● Task item: For this exercise, reproduce the entries below exactly, but only from the line containing "izioni in uno" through the line containing "rtisti o i dischi, ma", both included.

Records provided: Begin

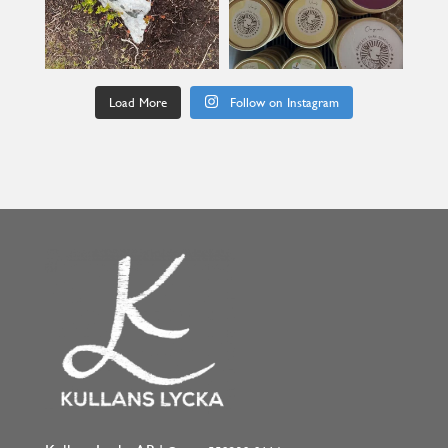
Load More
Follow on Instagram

Records provided: End
Records provided: Begin

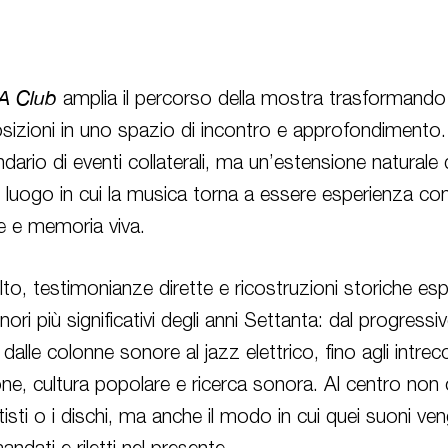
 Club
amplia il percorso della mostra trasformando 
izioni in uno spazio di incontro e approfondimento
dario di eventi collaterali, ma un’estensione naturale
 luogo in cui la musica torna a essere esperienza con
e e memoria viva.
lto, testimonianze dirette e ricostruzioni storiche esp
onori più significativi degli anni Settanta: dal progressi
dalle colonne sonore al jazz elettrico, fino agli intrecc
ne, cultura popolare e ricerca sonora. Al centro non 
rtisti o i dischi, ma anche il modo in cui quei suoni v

Records provided: End

● Answer for the task:
izioni in uno spazio di incontro e approfondimento
dario di eventi collaterali, ma un’estensione naturale
 luogo in cui la musica torna a essere esperienza con
e e memoria viva.
lto, testimonianze dirette e ricostruzioni storiche esp
onori più significativi degli anni Settanta: dal progressi
dalle colonne sonore al jazz elettrico, fino agli intrecc
ne, cultura popolare e ricerca sonora. Al centro non 
rtisti o i dischi, ma anche il modo in cui quei suoni v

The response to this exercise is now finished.